I am querying ElasticSearch and sorting the documents locally in Bash with jq
, as sorting in ES is too slow for me.
The original purpose is to create a CSV file.
But I find the sorting does not work properly, it seems sort
step does nothing.
As I am launching cURL
requests, I thought the wrong order is due to content is chunked so I save some results into a local test.json
file and tried again, but it still does not work.
test.json
:
{"took": 680,"timed_out": false,"_shards": {"total": 1,"successful": 1,"skipped": 0,"failed": 0 },"hits": {"max_score": 1.0,"hits": [ {"_index": "my-index","_type": "_doc","_id": "111111113584925","_score": 1.0,"fields": {"field2": ["FOO" ],"field1": ["111111113584925" ] } }, {"_index": "my-index","_type": "_doc","_id": "111111121254059","_score": 1.0,"fields": {"field2": ["FOO" ],"field1": ["111111121254059" ] } } ] }}
(There are many more records - edited for brevity.)
Command that I use:
jq '.hits.hits[].fields | [.field1[0] +"," + .field2[0]] | sort | .[0]' -r test.json
The result:
111111113584925,FOO111111121254059,FOO111111116879444,FOO
etc.
Why?
Should I rely on jq
sorting?

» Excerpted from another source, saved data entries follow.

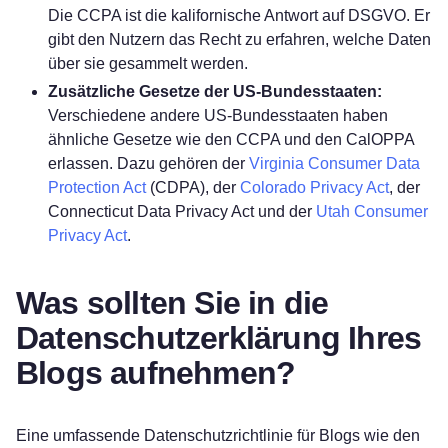
Die
CCPA
ist die kalifornische Antwort auf DSGVO. Er
gibt den Nutzern das Recht zu erfahren, welche Daten
über sie gesammelt werden.
Zusätzliche Gesetze der US-Bundesstaaten:
Verschiedene andere US-Bundesstaaten haben
ähnliche Gesetze wie den CCPA und den CalOPPA
erlassen. Dazu gehören der
Virginia Consumer Data
Protection Act
(CDPA), der
Colorado Privacy Act
, der
Connecticut Data Privacy Act und der
Utah Consumer
Privacy Act
.
Was sollten Sie in die
Datenschutzerklärung Ihres
Blogs aufnehmen?
Eine umfassende Datenschutzrichtlinie für Blogs wie den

Am I using it correctly? I mean I want to do string comparison by alphabetical order, and field1
all have unique values, so it will never be a tie and start to compare values of field2
(it also could have various values but I only want to sort by field1
)
Should I use Bash sort -k 1
instead? Which is faster when it comes to 100K rows?